Auf den ersten Eindruck ist das Gedicht geprägt von einem starken religiösen Bezug, der sich in der romantischen Verehrung für Jesus manifestiert.
Der Inhalt des Gedichts beschreibt die spirituelle Reise des lyrischen Ichs, die von Trauer und Verzweiflung hin zur Erkenntnis und Erleichterung führt. Zu Beginn fühlt sich das lyrische Ich als Waise, verlassen und traurig. Doch dann erscheint Jesus und bietet Trost und Versicherung. Der scheinbare Verlust wird als notwendig für das eigene Wohl akzeptiert. Jesus verspricht dem lyrischen Ich seine ewige Präsenz und Belohnung nach Überwindung ihrer Leiden. Dieser Glaube an Gottes ewige Liebe und an die Tatsache, dass jegliche Entbehrungen einen tieferen Zweck haben, bringt Frieden und Freude in das Herz des lyrischen Ichs. Die Entscheidung, ihr Leben vollständig Jesus zu widmen, wird als endgültige Hingabe dargestellt.

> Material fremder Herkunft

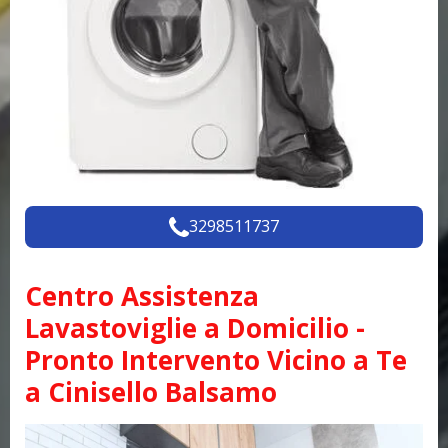
3298511737
Centro Assistenza
Lavastoviglie a Domicilio -
Pronto Intervento Vicino a Te
a Cinisello Balsamo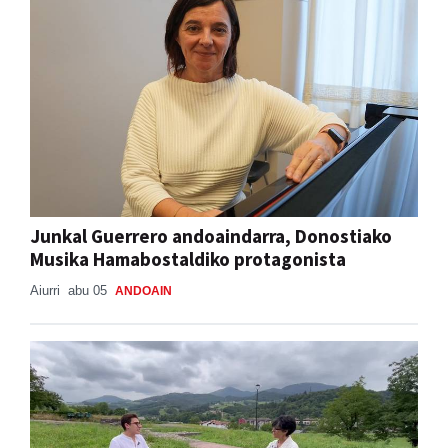
Junkal Guerrero andoaindarra, Donostiako
Musika Hamabostaldiko protagonista
Aiurri
abu 05
ANDOAIN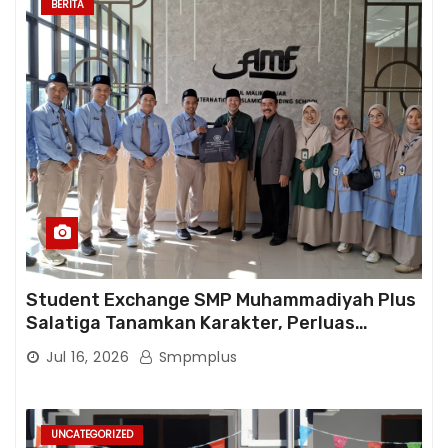
BERITA
Student Exchange SMP Muhammadiyah Plus
Salatiga Tanamkan Karakter, Perluas
Wawasan, dan Tumbuhkan Semangat
Jul 16, 2026
Smpmplus
Berprestasi
UNCATEGORIZED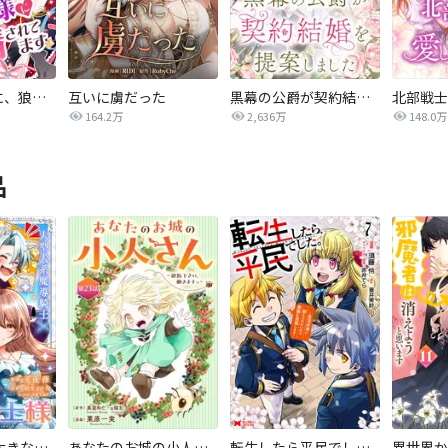
悪役令嬢なのに、狼公爵様に発情されてます
互いに虜だった
黒幕の公爵が契約結婚を提案しました
北部戦士
164.2万
2,636万
148.0万
品
私の主人は大きな犬系騎士様
あなたのお城の小人さん ～御飯下さい、働きますっ～（コミック）【分冊版】
転生したら平民でした。～生活水準に耐えられないので貴族を目指します～（コミック）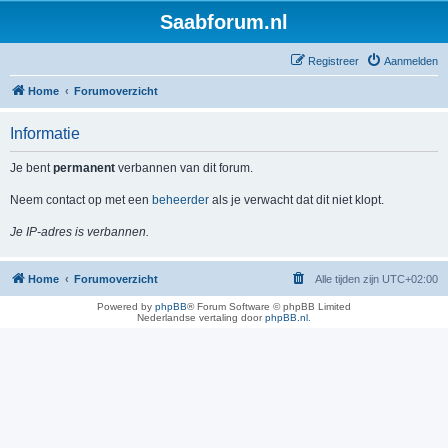
Saabforum.nl
Registreer
Aanmelden
Home
Forumoverzicht
Informatie
Je bent
permanent
verbannen van dit forum.
Neem contact op met een
beheerder
als je verwacht dat dit niet klopt.
Je IP-adres is verbannen.
Home
Forumoverzicht
Alle tijden zijn
UTC+02:00
Powered by
phpBB
® Forum Software © phpBB Limited
Nederlandse vertaling door
phpBB.nl
.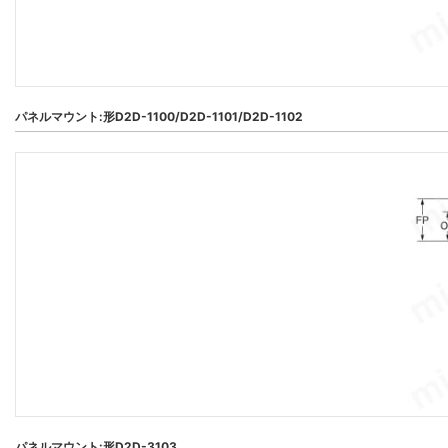
パネルマウント:形D2D-1100/D2D-1101/D2D-1102
パネルマウント:形D2D-3103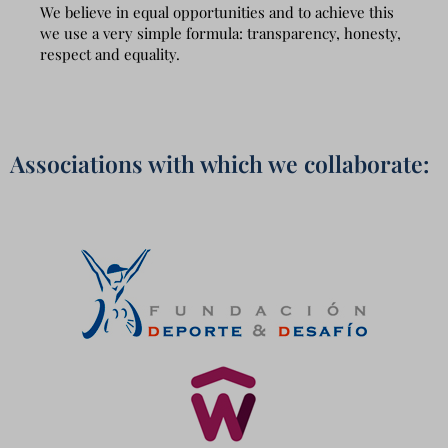
We believe in equal opportunities and to achieve this
we use a very simple formula: transparency, honesty,
respect and equality.
Associations with which we collaborate: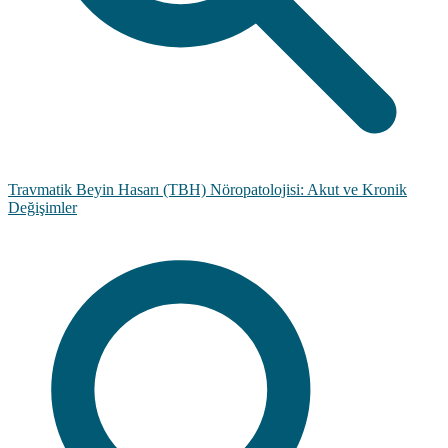
Travmatik Beyin Hasarı (TBH) Nöropatolojisi: Akut ve Kronik
Değişimler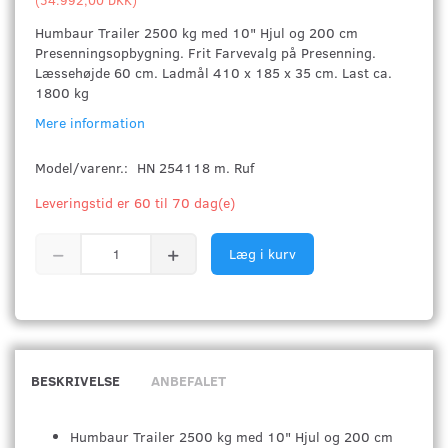
Humbaur Trailer 2500 kg med 10" Hjul og 200 cm
Presenningsopbygning. Frit Farvevalg på Presenning.
Læssehøjde 60 cm. Ladmål 410 x 185 x 35 cm. Last ca.
1800 kg
Mere information
Model/varenr.:
HN 254118 m. Ruf
Leveringstid er 60 til 70 dag(e)
Læg i kurv
BESKRIVELSE
ANBEFALET
Humbaur Trailer 2500 kg med 10" Hjul og 200 cm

Die Form des Gedichts besteht aus sechs achtsilbigen Strophen. Der Reimschema variiert von Strophe zu Strophe, was eine gewisse Dynamik und Flexibilität in der Dichtung schafft. Die Sprache des Gedichts ist gekennzeichnet durch religiöse Metaphern und Symbole. Es ist durchzogen von einer tiefen Emotionalität, die von der inneren Not bis zu der ersehnten Freude und Ruhe reicht. Der Klang des Gedichts ist melodisch und trägt zur Empathie mit den Gefühlen des lyrischen Ichs bei.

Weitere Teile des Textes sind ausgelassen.